╭─ Records supplied

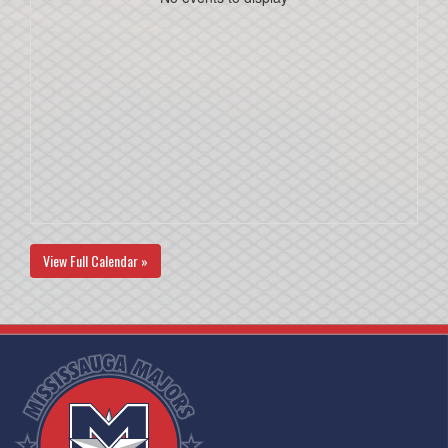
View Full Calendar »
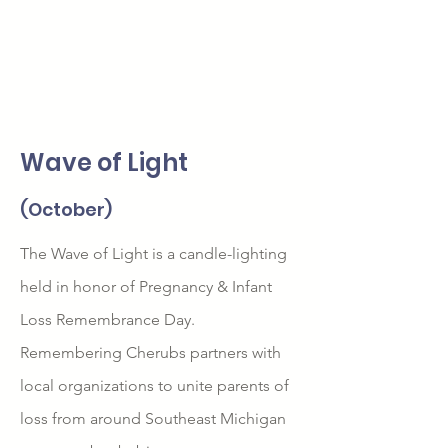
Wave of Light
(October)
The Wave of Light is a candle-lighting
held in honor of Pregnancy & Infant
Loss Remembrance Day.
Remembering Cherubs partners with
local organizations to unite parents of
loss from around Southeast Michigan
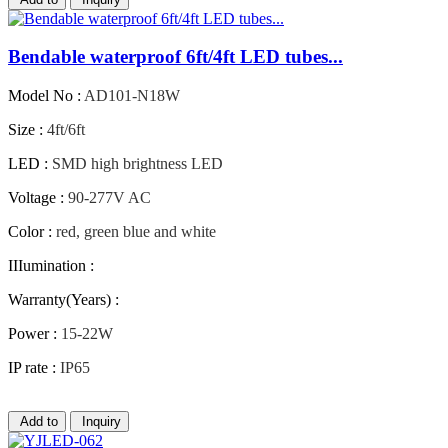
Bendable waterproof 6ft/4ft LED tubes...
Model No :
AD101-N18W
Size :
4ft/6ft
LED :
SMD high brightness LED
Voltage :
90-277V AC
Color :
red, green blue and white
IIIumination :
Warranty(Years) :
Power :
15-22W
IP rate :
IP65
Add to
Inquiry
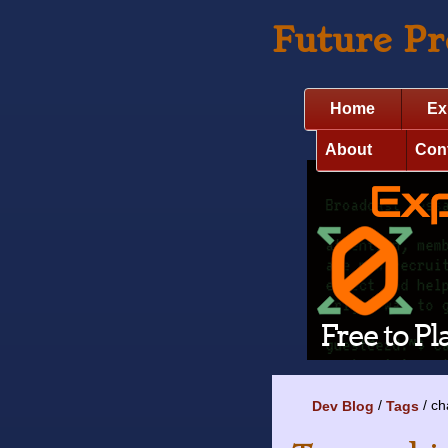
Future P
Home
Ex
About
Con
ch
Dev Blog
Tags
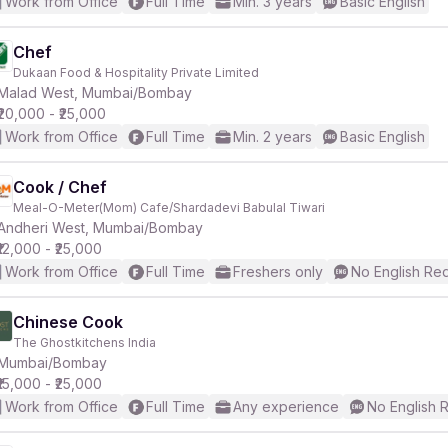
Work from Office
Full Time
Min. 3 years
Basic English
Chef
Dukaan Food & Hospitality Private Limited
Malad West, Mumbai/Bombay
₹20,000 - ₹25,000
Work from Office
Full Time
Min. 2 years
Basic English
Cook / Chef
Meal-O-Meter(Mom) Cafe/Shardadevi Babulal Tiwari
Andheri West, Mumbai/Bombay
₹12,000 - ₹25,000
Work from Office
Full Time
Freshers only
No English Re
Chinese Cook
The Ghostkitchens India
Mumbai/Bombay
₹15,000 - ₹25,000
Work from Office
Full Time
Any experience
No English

╰─
╭─ Records supplied

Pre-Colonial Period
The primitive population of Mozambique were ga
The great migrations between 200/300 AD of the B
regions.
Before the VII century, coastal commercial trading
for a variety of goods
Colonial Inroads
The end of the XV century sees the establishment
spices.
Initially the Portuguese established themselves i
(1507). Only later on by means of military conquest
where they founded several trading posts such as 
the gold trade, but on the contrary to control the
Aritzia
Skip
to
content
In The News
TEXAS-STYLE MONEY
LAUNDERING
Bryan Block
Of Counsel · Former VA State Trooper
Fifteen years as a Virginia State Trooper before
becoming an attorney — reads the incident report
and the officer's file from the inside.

╰─

→ Task item: In the records above, find the line with "Remembering Cherubs partners with" and the line with "Dukaan Food & Hospitality Private Limited". Write out exactly those lines and every one between, with no pictures and no other lines.

→ Written response:
Remembering Cherubs partners with
local organizations to unite parents of
loss from around Southeast Michigan
Bendable waterproof 6ft/4ft LED tubes...
Model No :
AD101-N18W
Size :
4ft/6ft
LED :
SMD high brightness LED
Voltage :
90-277V AC
Color :
red, green blue and white
IIIumination :
Warranty(Years) :
Power :
15-22W
IP rate :
IP65
Add to
Inquiry
Future P
Home
Ex
About
Con
ch
Dev Blog
Tags
Work from Office
Full Time
Min. 3 years
Basic English
Chef
Dukaan Food & Hospitality Private Limited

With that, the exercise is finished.